EXERCISE PROMPT
Every line below must come back exactly as it stands, with the images omitted.

[GIVEN ENTRIES — start]

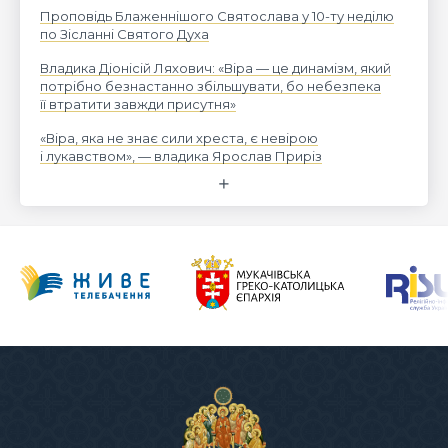
Проповідь Блаженнішого Святослава у 10-ту неділю
по Зісланні Святого Духа
Владика Діонісій Ляхович: «Віра — це динамізм, який
потрібно безнастанно збільшувати, бо небезпека
її втратити завжди присутня»
«Віра, яка не знає сили хреста, є невірою
і лукавством», — владика Ярослав Приріз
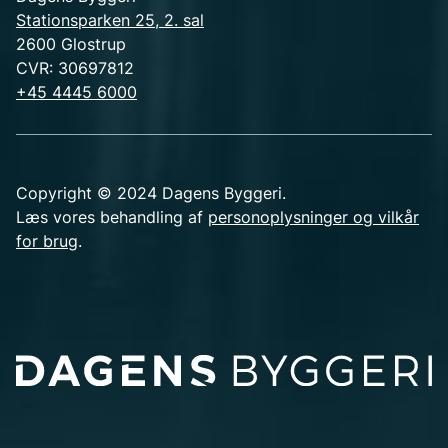
Stationsparken 25, 2. sal
2600 Glostrup
CVR: 30697812
+45 4445 6000
Copyright © 2024 Dagens Byggeri.
Læs vores behandling af
personoplysninger og vilkår
for brug
.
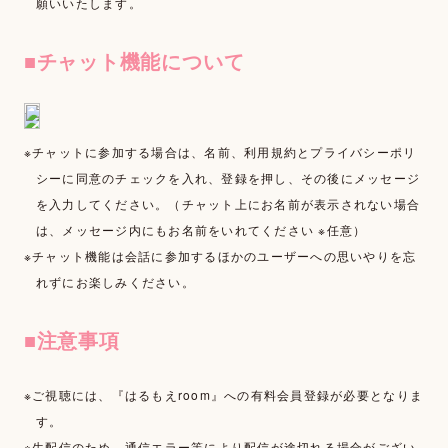
願いいたします。
SHOP
■チャット機能について
※チャットに参加する場合は、名前、利用規約とプライバシーポリ
シーに同意のチェックを入れ、登録を押し、その後にメッセージ
を入力してください。（チャット上にお名前が表示されない場合
は、メッセージ内にもお名前をいれてください ※任意）
※チャット機能は会話に参加するほかのユーザーへの思いやりを忘
れずにお楽しみください。
■注意事項
※ご視聴には、『はるもえroom』への有料会員登録が必要となりま
す。
※生配信のため、通信エラー等により配信が途切れる場合がござい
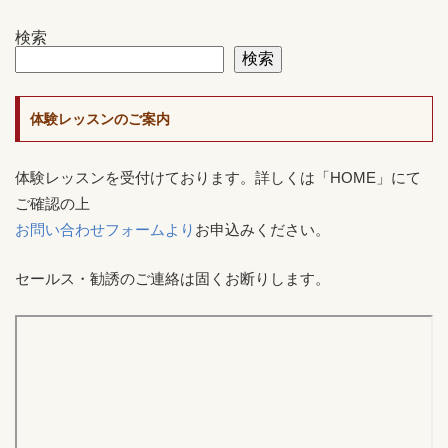
検索
検索
体験レッスンのご案内
体験レッスンを受付けております。詳しくは「HOME」にて
ご確認の上
お問い合わせフォームより
お申込みください。
セールス・勧誘のご連絡は固くお断りします。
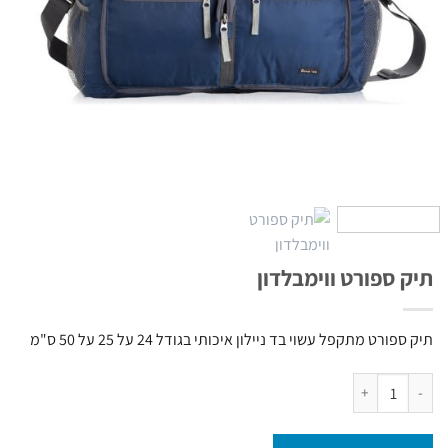
תיק ספורט ווימבלדון
תיק ספורט מתקפל עשוי בד ניילון איכותי בגודל 24 על 25 על 50 ס"מ
כמות של תיק ספורט ווימבלדון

[GIVEN ENTRIES — finish]

SOLUTION TO THIS EXERCISE
Проповідь Блаженнішого Святослава у 10-ту неділю
по Зісланні Святого Духа
Владика Діонісій Ляхович: «Віра — це динамізм, який
потрібно безнастанно збільшувати, бо небезпека
її втратити завжди присутня»
«Віра, яка не знає сили хреста, є невірою
і лукавством», — владика Ярослав Приріз
Stationsparken 25, 2. sal
2600 Glostrup
CVR: 30697812
+45 4445 6000
Copyright © 2024 Dagens Byggeri.
Læs vores behandling af
personoplysninger og vilkår
for brug
.
願いいたします。
SHOP
■チャット機能について
※チャットに参加する場合は、名前、利用規約とプライバシーポリ
シーに同意のチェックを入れ、登録を押し、その後にメッセージ
を入力してください。（チャット上にお名前が表示されない場合
は、メッセージ内にもお名前をいれてください ※任意）
※チャット機能は会話に参加するほかのユーザーへの思いやりを忘
れずにお楽しみください。
■注意事項
※ご視聴には、『はるもえroom』への有料会員登録が必要となりま
す。
※生配信のため、通信エラー等により配信が途切れる場合がござい
検索
検索
体験レッスンのご案内
体験レッスンを受付けております。詳しくは「HOME」にて
ご確認の上
お問い合わせフォームより
お申込みください。
セールス・勧誘のご連絡は固くお断りします。
תיק ספורט ווימבלדון
תיק ספורט מתקפל עשוי בד ניילון איכותי בגודל 24 על 25 על 50 ס"מ
כמות של תיק ספורט ווימבלדון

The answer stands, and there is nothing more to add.